ShopperTrak, the provider of shopper analytics, anticipates that while sales during the holiday season of November and December will rise 2.4 percet, total retail store traffic will decrease slightly compared to last year.

Holiday sales and store shopper traffic historically account for about 20 percent of annual retail activity. This year's sales increase builds on the 3.0 percent increase seen in 2012 versus 2011. The anticipated retail store shopper traffic decrease of 1.4 percent is down from the 2012 holiday season, which saw a 2.5 percent traffic increase from 2011.

“Although the economy continues to recover slowly, consumers remain cautious about spending and are not ready to splurge,” said ShopperTrak Founder Bill Martin. “Even though online buying increases each year, brick-and-mortar sales remain retail's largest profit opportunity. Retailers who deliver a seamless experience both in-store and at every customer touch-point have the chance to capitalize and grab their share of wallet when shoppers visit the stores.”

Shortened holiday season prompts early promotions

Retailers have a reduced window of time to capture peak holiday spending as only 25 days lie between Black Friday (Nov. 29) and Christmas this year, compared to 31 days in 2012. Typically, weekends are busy times for customers to visit stores and, unlike last year, consumers have only four (not five) full weekends to shop.

In addition, Hanukkah begins the day before Thanksgiving (Nov. 28), 11 days earlier than in 2012. While an early Hanukkah will not affect overall holiday sales, it will shift the time some retailers anticipate traffic increases. As a result, ShopperTrak expects promotions will begin as early as the day after Halloween – the very start of the holiday season.

“Nobody can afford to procrastinate,” said Martin. “Retailers must have their holiday marketing and operations ready to go when November begins, as consumers will be ready to take advantage of those deals.”

Sales up, traffic down in apparel and electronics

According to ShopperTrak, sales and traffic in the apparel and electronics categories will mirror national trends. Retail sales in the historically popular apparel and accessories store category will increase 2.8 percent compared to 2012. Shopper traffic at apparel and accessories stores will decrease 1.0 percent.

ShopperTrak expects sales in the electronics and appliance store sector to increase 2.0 percent compared to last year, while shopper traffic will decrease by 1.2 percent.

“These trends are just another indication of how the consumer has changed,” said Martin. “It is critical to remember that well over 90 percent of all retail sales in the United States will occur in brick-and-mortar stores.
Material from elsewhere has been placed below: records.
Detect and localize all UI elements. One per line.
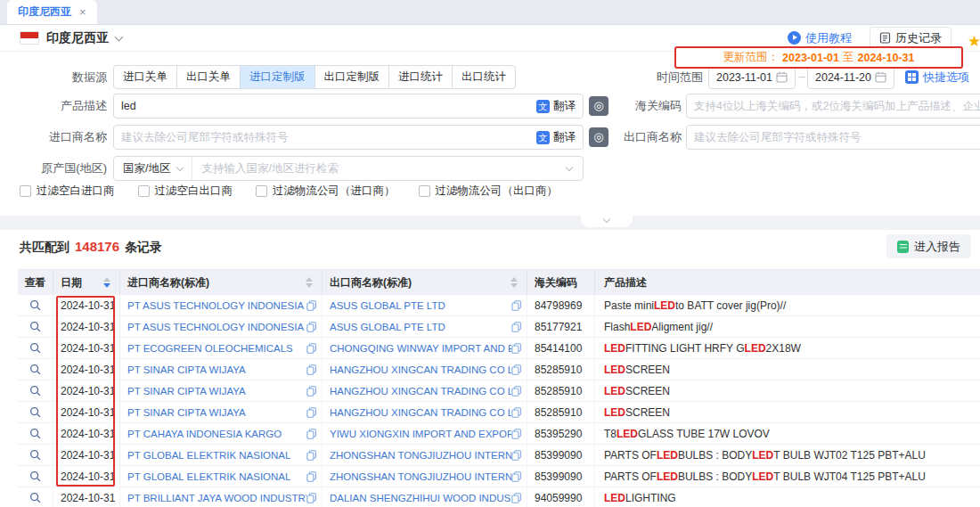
- checkbox-icon[interactable]: [256, 185, 267, 197]
- copy-icon[interactable]: [306, 450, 317, 461]
- filter-checkbox-3[interactable]: 过滤物流公司（进口商）: [256, 184, 396, 199]
- copy-icon[interactable]: [511, 493, 522, 503]
- sort-carets[interactable]: [103, 277, 110, 288]
- importer-input[interactable]: [121, 131, 536, 143]
- view-record-button[interactable]: [29, 449, 41, 461]
- copy-icon[interactable]: [511, 429, 522, 439]
- checkbox-icon[interactable]: [20, 185, 31, 197]
- exporter-link[interactable]: ZHONGSHAN TONGJIUZHOU INTERNA...: [330, 450, 511, 461]
- view-record-button[interactable]: [29, 470, 41, 482]
- filter-checkbox-2[interactable]: 过滤空白出口商: [138, 184, 233, 199]
- origin-label: 原产国(地区): [29, 156, 107, 181]
- datasource-tab-6[interactable]: 出口统计: [452, 65, 516, 89]
- exporter-link[interactable]: HANGZHOU XINGCAN TRADING CO LTD: [330, 364, 511, 375]
- importer-link[interactable]: PT ASUS TECHNOLOGY INDONESIA BA...: [127, 300, 306, 311]
- copy-icon[interactable]: [306, 364, 317, 375]
- exporter-link[interactable]: ASUS GLOBAL PTE LTD: [330, 300, 445, 311]
- copy-icon[interactable]: [306, 493, 317, 503]
- copy-icon[interactable]: [511, 450, 522, 461]
- hs-code-input[interactable]: [694, 100, 980, 112]
- sort-carets[interactable]: [510, 277, 518, 288]
- importer-link[interactable]: PT GLOBAL ELEKTRIK NASIONAL: [127, 471, 290, 482]
- table-row: 2024-10-31PT SINAR CIPTA WIJAYAHANGZHOU …: [18, 402, 980, 423]
- exporter-link[interactable]: CHONGQING WINWAY IMPORT AND E...: [330, 343, 511, 354]
- exporter-link[interactable]: HANGZHOU XINGCAN TRADING CO LTD: [330, 407, 511, 418]
- view-record-button[interactable]: [29, 406, 41, 418]
- star-icon[interactable]: ★: [968, 32, 980, 51]
- exporter-input[interactable]: [694, 131, 980, 143]
- importer-link[interactable]: PT BRILLIANT JAYA WOOD INDUSTRY: [127, 493, 306, 503]
- exporter-link[interactable]: ASUS GLOBAL PTE LTD: [330, 322, 445, 332]
- copy-icon[interactable]: [511, 300, 522, 311]
- quick-options-link[interactable]: 快捷选项: [905, 65, 969, 89]
- origin-type-dropdown[interactable]: 国家/地区: [114, 157, 192, 180]
- column-header[interactable]: 日期: [53, 270, 120, 295]
- importer-link[interactable]: PT SINAR CIPTA WIJAYA: [127, 386, 246, 397]
- copy-icon[interactable]: [306, 322, 317, 332]
- copy-icon[interactable]: [511, 364, 522, 375]
- exact-match-toggle[interactable]: ◎: [589, 127, 608, 147]
- view-record-button[interactable]: [29, 385, 41, 397]
- sort-desc-icon[interactable]: [103, 283, 110, 288]
- view-record-button[interactable]: [29, 492, 41, 503]
- exporter-link[interactable]: DALIAN SHENGZHIHUI WOOD INDUST...: [330, 493, 511, 503]
- column-header[interactable]: 出口商名称(标准): [323, 270, 527, 295]
- datasource-tab-5[interactable]: 进口统计: [388, 65, 453, 89]
- translate-button[interactable]: 文 翻译: [536, 99, 576, 114]
- copy-icon[interactable]: [511, 471, 522, 482]
- date-from-input[interactable]: 2023-11-01: [708, 65, 796, 89]
- browser-tab-indonesia[interactable]: 印度尼西亚 ×: [7, 0, 97, 24]
- sort-asc-icon[interactable]: [103, 277, 110, 282]
- view-record-button[interactable]: [29, 299, 41, 311]
- datasource-tab-2[interactable]: 出口关单: [176, 65, 241, 89]
- record-date: 2024-10-31: [53, 338, 120, 358]
- copy-icon[interactable]: [306, 429, 317, 439]
- close-icon[interactable]: ×: [79, 5, 86, 19]
- importer-link[interactable]: PT SINAR CIPTA WIJAYA: [127, 364, 246, 375]
- view-record-button[interactable]: [29, 342, 41, 354]
- record-date: 2024-10-31: [53, 466, 120, 487]
- importer-link[interactable]: PT GLOBAL ELEKTRIK NASIONAL: [127, 450, 290, 461]
- copy-icon[interactable]: [511, 322, 522, 332]
- filter-checkbox-1[interactable]: 过滤空白进口商: [20, 184, 115, 199]
- checkbox-icon[interactable]: [138, 185, 150, 197]
- datasource-tab-4[interactable]: 出口定制版: [314, 65, 390, 89]
- tutorial-link[interactable]: 使用教程: [788, 30, 852, 46]
- enter-report-button[interactable]: 进入报告: [886, 234, 971, 258]
- datasource-tab-3[interactable]: 进口定制版: [240, 65, 315, 89]
- exporter-link[interactable]: YIWU XIONGXIN IMPORT AND EXPORT...: [330, 429, 511, 439]
- exporter-link[interactable]: ZHONGSHAN TONGJIUZHOU INTERNA...: [330, 471, 511, 482]
- copy-icon[interactable]: [306, 471, 317, 482]
- copy-icon[interactable]: [306, 386, 317, 397]
- date-to-input[interactable]: 2024-11-20: [807, 65, 894, 89]
- checkbox-icon[interactable]: [419, 185, 430, 197]
- importer-link[interactable]: PT SINAR CIPTA WIJAYA: [127, 407, 246, 418]
- view-record-button[interactable]: [29, 364, 41, 375]
- origin-select[interactable]: 国家/地区 支持输入国家/地区进行检索: [113, 156, 584, 181]
- copy-icon[interactable]: [511, 343, 522, 354]
- sort-asc-icon[interactable]: [306, 277, 313, 282]
- translate-button[interactable]: 文 翻译: [536, 130, 576, 145]
- sort-asc-icon[interactable]: [510, 277, 518, 282]
- importer-link[interactable]: PT ASUS TECHNOLOGY INDONESIA BA...: [127, 322, 306, 332]
- collapse-form-button[interactable]: [581, 216, 633, 227]
- view-record-button[interactable]: [29, 321, 41, 332]
- view-record-button[interactable]: [29, 428, 41, 439]
- copy-icon[interactable]: [306, 407, 317, 418]
- exporter-link[interactable]: HANGZHOU XINGCAN TRADING CO LTD: [330, 386, 511, 397]
- sort-carets[interactable]: [306, 277, 313, 288]
- chevron-down-icon[interactable]: [115, 32, 124, 41]
- copy-icon[interactable]: [306, 300, 317, 311]
- product-desc-input[interactable]: [121, 100, 536, 112]
- copy-icon[interactable]: [511, 386, 522, 397]
- column-header[interactable]: 进口商名称(标准): [120, 270, 323, 295]
- sort-desc-icon[interactable]: [306, 283, 313, 288]
- copy-icon[interactable]: [511, 407, 522, 418]
- filter-checkbox-4[interactable]: 过滤物流公司（出口商）: [419, 184, 559, 199]
- importer-link[interactable]: PT CAHAYA INDONESIA KARGO: [127, 429, 282, 439]
- copy-icon[interactable]: [306, 343, 317, 354]
- datasource-tab-1[interactable]: 进口关单: [113, 65, 177, 89]
- exact-match-toggle[interactable]: ◎: [589, 96, 608, 116]
- importer-link[interactable]: PT ECOGREEN OLEOCHEMICALS: [127, 343, 293, 354]
- sort-desc-icon[interactable]: [510, 283, 518, 288]
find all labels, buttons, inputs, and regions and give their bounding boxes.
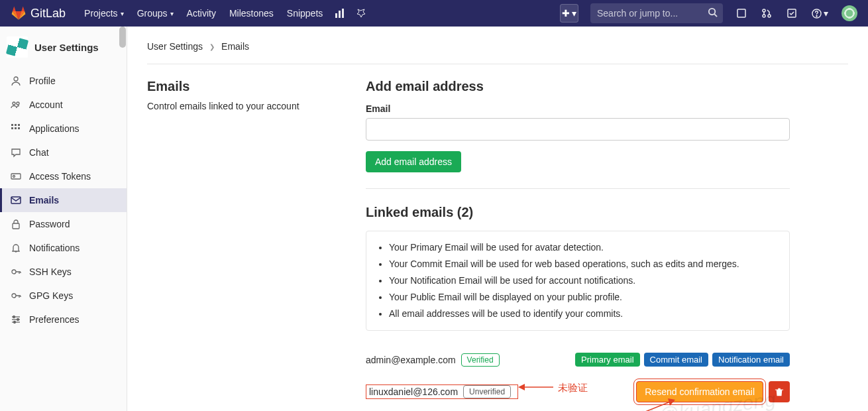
email-row-secondary: linuxdaniel@126.com Unverified Resend co…	[366, 374, 790, 410]
sidebar-item-emails[interactable]: Emails	[0, 188, 127, 212]
sidebar-title: User Settings	[34, 42, 99, 53]
sidebar-item-ssh-keys[interactable]: SSH Keys	[0, 260, 127, 284]
help-icon[interactable]: ▾	[805, 0, 835, 27]
page-title: Emails	[147, 79, 346, 94]
svg-point-14	[17, 102, 19, 105]
nav-snippets[interactable]: Snippets	[280, 0, 329, 27]
resend-confirmation-button[interactable]: Resend confirmation email	[636, 381, 763, 402]
svg-point-31	[17, 319, 19, 321]
brand-text: GitLab	[30, 7, 66, 21]
svg-rect-18	[11, 127, 13, 129]
chevron-right-icon: ❯	[209, 43, 215, 50]
svg-rect-2	[342, 9, 344, 18]
info-item: Your Commit Email will be used for web b…	[389, 256, 779, 272]
svg-point-25	[12, 270, 16, 274]
nav-admin-icon[interactable]	[351, 0, 372, 27]
top-navbar: GitLab Projects▾ Groups▾ Activity Milest…	[0, 0, 868, 27]
account-icon	[11, 99, 21, 110]
delete-email-button[interactable]	[769, 381, 790, 402]
unverified-badge: Unverified	[463, 385, 511, 398]
svg-point-12	[14, 77, 18, 81]
sidebar-header[interactable]: User Settings	[0, 27, 127, 68]
lock-icon	[11, 219, 21, 229]
profile-icon	[11, 76, 21, 86]
primary-email-tag: Primary email	[575, 353, 639, 367]
sidebar-item-account[interactable]: Account	[0, 93, 127, 117]
add-email-button[interactable]: Add email address	[366, 151, 461, 172]
chevron-down-icon: ▾	[170, 10, 174, 17]
svg-marker-34	[518, 384, 525, 390]
sidebar-item-notifications[interactable]: Notifications	[0, 236, 127, 260]
gitlab-logo-icon	[11, 6, 27, 21]
svg-rect-1	[339, 11, 341, 18]
page-desc: Control emails linked to your account	[147, 101, 346, 111]
sidebar-item-applications[interactable]: Applications	[0, 117, 127, 141]
svg-point-11	[816, 15, 817, 16]
info-item: Your Public Email will be displayed on y…	[389, 289, 779, 306]
annotation-unverified: 未验证	[558, 382, 588, 394]
svg-rect-17	[18, 124, 20, 126]
applications-icon	[11, 123, 21, 134]
nav-activity[interactable]: Activity	[180, 0, 223, 27]
email-label: Email	[366, 103, 790, 114]
info-item: Your Primary Email will be used for avat…	[389, 239, 779, 256]
email-icon	[11, 195, 21, 206]
nav-groups[interactable]: Groups▾	[131, 0, 180, 27]
brand[interactable]: GitLab	[5, 3, 71, 23]
svg-rect-0	[335, 13, 337, 18]
key-icon	[11, 266, 21, 277]
svg-point-26	[12, 294, 16, 298]
token-icon	[11, 171, 21, 182]
email-row-primary: admin@example.com Verified Primary email…	[366, 345, 790, 374]
divider	[366, 188, 790, 189]
svg-point-7	[763, 15, 765, 17]
bell-icon	[11, 243, 21, 253]
main-content: User Settings ❯ Emails Emails Control em…	[127, 27, 868, 411]
sidebar: User Settings Profile Account Applicatio…	[0, 27, 127, 411]
trash-icon	[775, 387, 784, 396]
breadcrumb-parent[interactable]: User Settings	[147, 41, 203, 52]
info-box: Your Primary Email will be used for avat…	[366, 231, 790, 331]
info-item: Your Notification Email will be used for…	[389, 272, 779, 289]
user-avatar[interactable]	[841, 5, 857, 21]
todos-icon[interactable]	[780, 0, 804, 27]
scrollbar[interactable]	[119, 27, 127, 411]
svg-point-32	[14, 322, 16, 323]
sidebar-item-password[interactable]: Password	[0, 212, 127, 236]
sidebar-item-access-tokens[interactable]: Access Tokens	[0, 164, 127, 188]
svg-rect-24	[13, 223, 19, 229]
search-input[interactable]	[590, 3, 723, 23]
verified-badge: Verified	[461, 353, 500, 367]
svg-line-35	[639, 401, 672, 411]
sidebar-item-preferences[interactable]: Preferences	[0, 308, 127, 331]
add-email-title: Add email address	[366, 79, 790, 94]
linked-emails-title: Linked emails (2)	[366, 205, 790, 220]
nav-milestones[interactable]: Milestones	[223, 0, 280, 27]
svg-rect-15	[11, 124, 13, 126]
commit-email-tag: Commit email	[644, 353, 708, 367]
new-dropdown-button[interactable]: ✚ ▾	[560, 4, 578, 23]
nav-analytics-icon[interactable]	[329, 0, 351, 27]
breadcrumb: User Settings ❯ Emails	[147, 41, 848, 64]
key-icon	[11, 290, 21, 301]
chevron-down-icon: ▾	[121, 10, 124, 17]
info-item: All email addresses will be used to iden…	[389, 306, 779, 322]
sidebar-item-gpg-keys[interactable]: GPG Keys	[0, 284, 127, 308]
user-settings-icon	[7, 36, 28, 58]
breadcrumb-current: Emails	[221, 41, 249, 52]
preferences-icon	[11, 314, 21, 325]
email-field[interactable]	[366, 118, 790, 141]
sidebar-item-profile[interactable]: Profile	[0, 69, 127, 93]
svg-point-30	[13, 316, 15, 318]
search-icon	[708, 7, 718, 19]
email-address: admin@example.com	[366, 355, 456, 365]
nav-projects[interactable]: Projects▾	[78, 0, 131, 27]
email-address: linuxdaniel@126.com	[366, 386, 458, 397]
sidebar-item-chat[interactable]: Chat	[0, 141, 127, 164]
merge-requests-icon[interactable]	[755, 0, 779, 27]
svg-point-8	[768, 15, 771, 17]
svg-point-13	[13, 102, 15, 105]
svg-line-4	[714, 14, 717, 17]
issues-icon[interactable]	[730, 0, 753, 27]
nav-links: Projects▾ Groups▾ Activity Milestones Sn…	[78, 0, 372, 27]
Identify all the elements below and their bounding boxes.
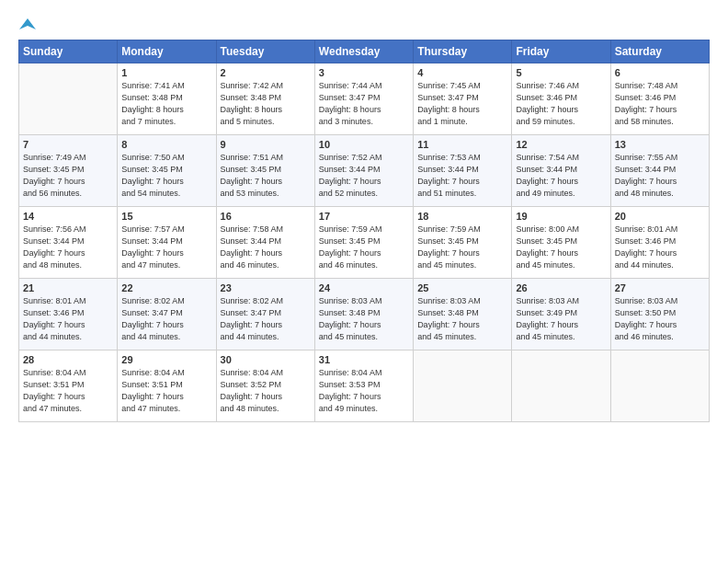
calendar-table: Sunday Monday Tuesday Wednesday Thursday… <box>18 40 710 422</box>
table-row: 20Sunrise: 8:01 AM Sunset: 3:46 PM Dayli… <box>610 207 709 279</box>
day-info: Sunrise: 7:41 AM Sunset: 3:48 PM Dayligh… <box>121 80 211 128</box>
day-number: 8 <box>121 139 211 150</box>
calendar-week-row: 14Sunrise: 7:56 AM Sunset: 3:44 PM Dayli… <box>19 207 710 279</box>
day-number: 28 <box>23 354 113 365</box>
day-number: 16 <box>221 211 311 222</box>
day-number: 27 <box>615 282 705 293</box>
header <box>18 17 710 30</box>
logo-bird-icon <box>19 17 36 33</box>
table-row: 15Sunrise: 7:57 AM Sunset: 3:44 PM Dayli… <box>118 207 216 279</box>
day-info: Sunrise: 8:04 AM Sunset: 3:51 PM Dayligh… <box>23 367 113 415</box>
table-row: 12Sunrise: 7:54 AM Sunset: 3:44 PM Dayli… <box>512 135 610 207</box>
calendar-week-row: 7Sunrise: 7:49 AM Sunset: 3:45 PM Daylig… <box>19 135 710 207</box>
day-info: Sunrise: 8:02 AM Sunset: 3:47 PM Dayligh… <box>121 295 211 343</box>
table-row: 30Sunrise: 8:04 AM Sunset: 3:52 PM Dayli… <box>216 350 314 422</box>
day-number: 6 <box>615 67 705 78</box>
day-number: 21 <box>23 282 113 293</box>
table-row: 14Sunrise: 7:56 AM Sunset: 3:44 PM Dayli… <box>19 207 118 279</box>
table-row: 9Sunrise: 7:51 AM Sunset: 3:45 PM Daylig… <box>216 135 314 207</box>
day-number: 30 <box>221 354 311 365</box>
table-row: 2Sunrise: 7:42 AM Sunset: 3:48 PM Daylig… <box>216 63 314 135</box>
col-wednesday: Wednesday <box>314 40 413 63</box>
day-number: 25 <box>417 282 507 293</box>
table-row <box>610 350 709 422</box>
table-row: 29Sunrise: 8:04 AM Sunset: 3:51 PM Dayli… <box>118 350 216 422</box>
table-row: 10Sunrise: 7:52 AM Sunset: 3:44 PM Dayli… <box>314 135 413 207</box>
day-info: Sunrise: 7:53 AM Sunset: 3:44 PM Dayligh… <box>417 152 507 200</box>
day-number: 5 <box>516 67 606 78</box>
table-row: 26Sunrise: 8:03 AM Sunset: 3:49 PM Dayli… <box>512 279 610 350</box>
day-info: Sunrise: 7:51 AM Sunset: 3:45 PM Dayligh… <box>221 152 311 200</box>
day-info: Sunrise: 7:59 AM Sunset: 3:45 PM Dayligh… <box>417 224 507 271</box>
col-thursday: Thursday <box>414 40 512 63</box>
col-monday: Monday <box>118 40 216 63</box>
day-info: Sunrise: 7:57 AM Sunset: 3:44 PM Dayligh… <box>121 224 211 271</box>
day-number: 15 <box>121 211 211 222</box>
table-row: 7Sunrise: 7:49 AM Sunset: 3:45 PM Daylig… <box>19 135 118 207</box>
table-row: 21Sunrise: 8:01 AM Sunset: 3:46 PM Dayli… <box>19 279 118 350</box>
table-row: 3Sunrise: 7:44 AM Sunset: 3:47 PM Daylig… <box>314 63 413 135</box>
day-info: Sunrise: 8:04 AM Sunset: 3:51 PM Dayligh… <box>121 367 211 415</box>
table-row: 4Sunrise: 7:45 AM Sunset: 3:47 PM Daylig… <box>414 63 512 135</box>
table-row: 8Sunrise: 7:50 AM Sunset: 3:45 PM Daylig… <box>118 135 216 207</box>
table-row <box>512 350 610 422</box>
calendar-header-row: Sunday Monday Tuesday Wednesday Thursday… <box>19 40 710 63</box>
table-row: 27Sunrise: 8:03 AM Sunset: 3:50 PM Dayli… <box>610 279 709 350</box>
day-number: 1 <box>121 67 211 78</box>
day-number: 20 <box>615 211 705 222</box>
col-tuesday: Tuesday <box>216 40 314 63</box>
table-row: 22Sunrise: 8:02 AM Sunset: 3:47 PM Dayli… <box>118 279 216 350</box>
day-info: Sunrise: 8:00 AM Sunset: 3:45 PM Dayligh… <box>516 224 606 271</box>
col-saturday: Saturday <box>610 40 709 63</box>
day-info: Sunrise: 7:56 AM Sunset: 3:44 PM Dayligh… <box>23 224 113 271</box>
day-number: 2 <box>221 67 311 78</box>
day-info: Sunrise: 7:58 AM Sunset: 3:44 PM Dayligh… <box>221 224 311 271</box>
day-number: 11 <box>417 139 507 150</box>
day-number: 23 <box>221 282 311 293</box>
day-info: Sunrise: 8:01 AM Sunset: 3:46 PM Dayligh… <box>615 224 705 271</box>
table-row: 28Sunrise: 8:04 AM Sunset: 3:51 PM Dayli… <box>19 350 118 422</box>
day-info: Sunrise: 8:04 AM Sunset: 3:52 PM Dayligh… <box>221 367 311 415</box>
table-row: 19Sunrise: 8:00 AM Sunset: 3:45 PM Dayli… <box>512 207 610 279</box>
table-row <box>414 350 512 422</box>
table-row: 6Sunrise: 7:48 AM Sunset: 3:46 PM Daylig… <box>610 63 709 135</box>
day-info: Sunrise: 8:03 AM Sunset: 3:49 PM Dayligh… <box>516 295 606 343</box>
day-info: Sunrise: 8:02 AM Sunset: 3:47 PM Dayligh… <box>221 295 311 343</box>
day-info: Sunrise: 7:42 AM Sunset: 3:48 PM Dayligh… <box>221 80 311 128</box>
calendar-week-row: 28Sunrise: 8:04 AM Sunset: 3:51 PM Dayli… <box>19 350 710 422</box>
calendar-week-row: 21Sunrise: 8:01 AM Sunset: 3:46 PM Dayli… <box>19 279 710 350</box>
day-info: Sunrise: 7:54 AM Sunset: 3:44 PM Dayligh… <box>516 152 606 200</box>
day-number: 14 <box>23 211 113 222</box>
day-info: Sunrise: 7:59 AM Sunset: 3:45 PM Dayligh… <box>319 224 409 271</box>
table-row: 23Sunrise: 8:02 AM Sunset: 3:47 PM Dayli… <box>216 279 314 350</box>
day-number: 18 <box>417 211 507 222</box>
table-row: 24Sunrise: 8:03 AM Sunset: 3:48 PM Dayli… <box>314 279 413 350</box>
table-row: 1Sunrise: 7:41 AM Sunset: 3:48 PM Daylig… <box>118 63 216 135</box>
day-number: 22 <box>121 282 211 293</box>
table-row: 13Sunrise: 7:55 AM Sunset: 3:44 PM Dayli… <box>610 135 709 207</box>
day-number: 3 <box>319 67 409 78</box>
logo <box>18 17 36 30</box>
day-info: Sunrise: 8:03 AM Sunset: 3:50 PM Dayligh… <box>615 295 705 343</box>
page: Sunday Monday Tuesday Wednesday Thursday… <box>0 0 728 563</box>
day-number: 13 <box>615 139 705 150</box>
svg-marker-0 <box>19 18 36 29</box>
table-row: 11Sunrise: 7:53 AM Sunset: 3:44 PM Dayli… <box>414 135 512 207</box>
table-row: 31Sunrise: 8:04 AM Sunset: 3:53 PM Dayli… <box>314 350 413 422</box>
table-row: 25Sunrise: 8:03 AM Sunset: 3:48 PM Dayli… <box>414 279 512 350</box>
day-info: Sunrise: 7:52 AM Sunset: 3:44 PM Dayligh… <box>319 152 409 200</box>
table-row <box>19 63 118 135</box>
table-row: 17Sunrise: 7:59 AM Sunset: 3:45 PM Dayli… <box>314 207 413 279</box>
day-info: Sunrise: 7:55 AM Sunset: 3:44 PM Dayligh… <box>615 152 705 200</box>
day-number: 10 <box>319 139 409 150</box>
day-number: 24 <box>319 282 409 293</box>
day-info: Sunrise: 7:50 AM Sunset: 3:45 PM Dayligh… <box>121 152 211 200</box>
day-info: Sunrise: 8:04 AM Sunset: 3:53 PM Dayligh… <box>319 367 409 415</box>
day-info: Sunrise: 8:01 AM Sunset: 3:46 PM Dayligh… <box>23 295 113 343</box>
day-number: 7 <box>23 139 113 150</box>
day-info: Sunrise: 7:44 AM Sunset: 3:47 PM Dayligh… <box>319 80 409 128</box>
day-number: 17 <box>319 211 409 222</box>
day-info: Sunrise: 7:49 AM Sunset: 3:45 PM Dayligh… <box>23 152 113 200</box>
day-number: 29 <box>121 354 211 365</box>
day-number: 26 <box>516 282 606 293</box>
Keeping a close eye on their in-store shopper analytics will help retailers succeed this holiday season.”

ShopperTrak measures retail store traffic  in more than 60,000 global locations and analyzes the data in a proprietary, econometric model to create its ShopperTrak National Retail Sales Estimate™ (NRSE) of general merchandise, apparel and accessories, furniture and other sales (GAFO)*. Its estimate precedes the federal government's official reports by several weeks and since January 2005 it has been accurate to within a 3 percent margin. Forecast numbers may change with any adjustments in the nation's unemployment rate, consumer sentiment, tax policies, weather events and geopolitical situations.